Roy Essandoh

Personal information
- Full name: Roy Kabina Essandoh
- Date of birth: 17 February 1976 (age 50)
- Place of birth: Belfast, Northern Ireland
- Position: Striker

Youth career
- 1993–1994: Cumbernauld United

Senior career*
- Years: Team / Apps / (Gls)
- 1994–1997: Motherwell / 5 / (0)
- 1998: East Fife / 5 / (0)
- 1998: St. Pölten / 3 / (0)
- 1998–1999: JJK Jyväskylä / 16 / (5)
- 1999–2000: Vaasan Palloseura / 50 / (7)
- 2001: Rushden & Diamonds / 2 / (0)
- 2001: Wycombe Wanderers / 13 / (0)
- 2001: Barnet / 6 / (1)
- 2001–2002: Cambridge City / 15 / (3)
- 2002: Bishop's Stortford / 5 / (3)
- 2002: Billericay Town / 15 / (8)
- 2002–2003: Grays Athletic / 19 / (4)
- 2003–2004: Bishop's Stortford / 17 / (5)
- 2004: → Gravesend & Northfleet (loan) / 5 / (3)
- 2004–2005: Gravesend & Northfleet / 45 / (16)
- 2005: Kettering Town / 3 / (0)
- 2005–2008: Bishop's Stortford / 149 / (62)
- 2008–2010: Glenavon / ? / (?)
- 2010–2011: St Neots Town / 16 / (5)
- 2011: Braintree Town / ? / (?)
- 2011–2012: Bury Town / ? / (?)

= Roy Essandoh =

Northern Irish footballer (born 1976)

Roy Kabina Essandoh (born 17 February 1976) is a Northern Irish former professional footballer.

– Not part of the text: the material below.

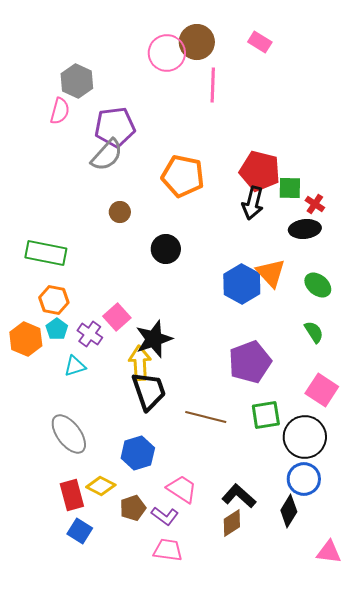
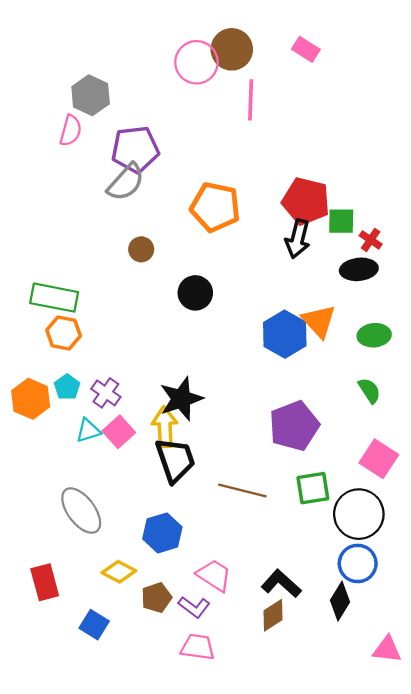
green ellipse: (318, 285) -> (374, 335), turned -44
orange hexagon: (54, 300) -> (64, 333), moved
pink square: (117, 317) -> (119, 432), moved
red rectangle: (72, 495) -> (45, 582), moved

He is best remembered for his last gasp FA Cup quarter final winner against Leicester City while with Wycombe Wanderers in which he came off the bench after famously only turning up because of a Ceefax advert.

== Early life ==
Born in Belfast, Essandoh moved with his family to Ghana (his father Richard's birthplace) when he was seven months old. When he was eight, the family moved back to Northern Ireland, where he attended school.

== Club career ==
Essandoh began his career at Motherwell when he was 18 years of age. Following a short spell at East Fife, he moved to Finland to play for VPS Vaasa until the turn of the new millennium when he returned to the United Kingdom.

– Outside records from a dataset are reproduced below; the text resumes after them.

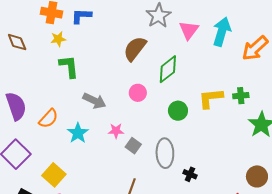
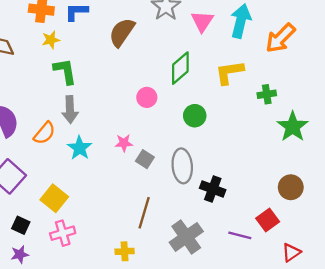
brown semicircle: (135, 49) -> (122, 32), moved
yellow L-shape: (211, 98) -> (229, 72), moved
gray arrow: (94, 101) -> (70, 110), moved, turned 65
black cross: (190, 174) -> (213, 189), size x1.5

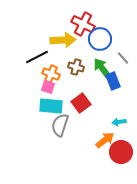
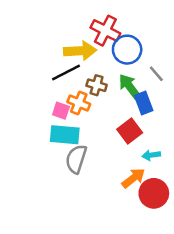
black line: (37, 57) -> (66, 72), moved
orange cross: (51, 74) -> (79, 103), moved
red square: (81, 103) -> (130, 131), moved

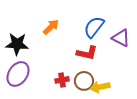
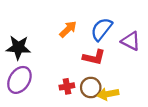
orange arrow: (51, 27) -> (68, 29), moved

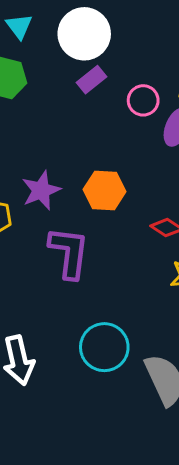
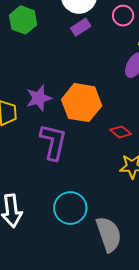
pink circle: (143, 100) -> (123, 16), moved
orange hexagon: (105, 191) -> (82, 103), size x1.4

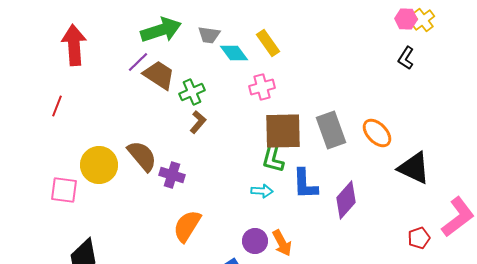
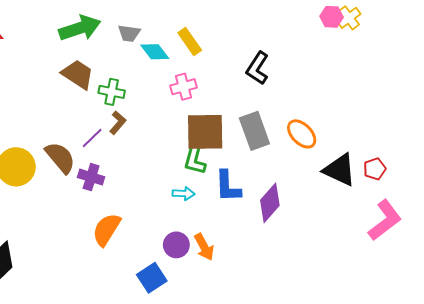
black L-shape: (406, 58) -> (257, 68), moved, size x1.4
purple line: (138, 62) -> (92, 138), moved
green cross: (192, 92) -> (112, 92), turned 35
red pentagon: (419, 238) -> (375, 169), moved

Upon his return, and after just a couple of games for Conference National side Rushden & Diamonds, followed the highlight of his career when somewhat extraordinarily Essandoh's agent responded to an appeal by Wycombe Wanderers manager Lawrie Sanchez looking for a fit, non-cup-tied striker the week before their FA Cup quarter-final match with Leicester City, which had been posted on the club's website and spotted by a journalist who published the story on the BBC's television text service Ceefax. Offered a two-week contract, Essandoh came on as a late substitute at Leicester's Filbert Street ground and scored a last-minute winning header to secure third-tier Wycombe a first-ever FA Cup semi-final place, against Liverpool.

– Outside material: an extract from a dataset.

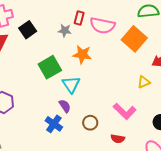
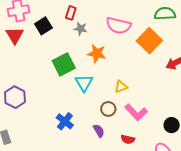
red rectangle: (79, 18) -> (71, 13), moved
yellow triangle: (144, 82) -> (121, 87), moved
purple semicircle: (65, 106) -> (99, 131), moved
brown circle: (90, 123) -> (108, 109), moved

Essandoh's goal in the FA Cup quarter-final against Leicester City was voted the 76th best FA Cup moment ever in Andy Gray's FA Cup Madness. It was however the only goal he scored for Wycombe, and he was released at the end of his first season in English football.

Essandoh's FA Cup exploits earned him a trial at Carlisle United in the summer of 2001. Despite scoring in a pre-season friendly against Northwich Victoria, Essandoh failed to secure a permanent move.

Essandoh continued his football career in England, mostly for non-league clubs in the East and South East. At Barnet, he scored against Yeovil in the league and Bournemouth in the Football League Trophy. Essandoh returned to Bishop's Stortford for an extended spell starting in 2005, after which he returned to his birth country to play for Glenavon. In August 2010, Essandoh signed for St Neots Town, before signing for Braintree Town on 31 March 2011.